Thursday, July 07, 2011

Quick Overview

  • A heat dome appears in the forecast 10 days out – supporting corn/beans


  • ECB raises interest rates to 1.5%.


  • US private sector jobs rose by 157,000.


  • Pork prices are at a seven year high in China and are probably stimulating expansion -- need for soy meal and corn?


  • Australia's jobless rate remains at 4.9 % in June for a second month in a row


  • A unit of Goldman Sachs took the biggest, $15 billion, single loan from a Federal Reserve lending program whose details have been secret until now.


  • (Bloomberg) Lehman Brothers Holdings Inc. (LEHMQ)’s brokerage borrowed as much as $18 billion in four separate loans from a previously secret program of the U.S. Federal Reserve in June 2008, three months before its parent filed the biggest bankruptcy in U.S. history.

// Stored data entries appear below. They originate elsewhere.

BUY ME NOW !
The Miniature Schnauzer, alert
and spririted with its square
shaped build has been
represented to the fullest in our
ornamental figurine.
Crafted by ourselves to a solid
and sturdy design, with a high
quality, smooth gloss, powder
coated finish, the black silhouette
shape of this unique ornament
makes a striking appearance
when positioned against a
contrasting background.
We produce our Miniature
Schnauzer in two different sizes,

  • Source: IT world — Jun 28, 2011
  • Once upon a time, the United States led the world in science, inventions, research and development, and technology. Here’s how the U.S. went from world leader to world loser, according to IT World writer Carla Schroder:
  • Patents: When you can’t innovate, litigate. Software patents are a drag on progress.
  • Education: The U.S. ranks 14th out of 34 OECD countries for reading skills, 17th for science, and a below-average 25th for mathematics.
  • Obesity: The U.S. holds the world title for most obesity, at 30.6% of the population.
  • Sad “Green” Technology Policies: Our elected persons are doing a fine job at blocking any sort of actual forward movement in modern green tech, and the rest of the world is cleaning our clocks.
  • Investing in Prisons, Domestic Spying, and Bombs: The U.S. has the highest percentage of citizens in prison of any country on the planet.
  • However, the U.S. can compete by increasing R&D funding by private industry and by taking more effective advantage of the Internet for access to information, easy sharing, easy distribution, and distributed projects, she suggests.

  • The World Trade Organization ruled that China's curbs on exports of raw materials are illegal, upholding a complaint lodged by the United States, the European Union and Mexico.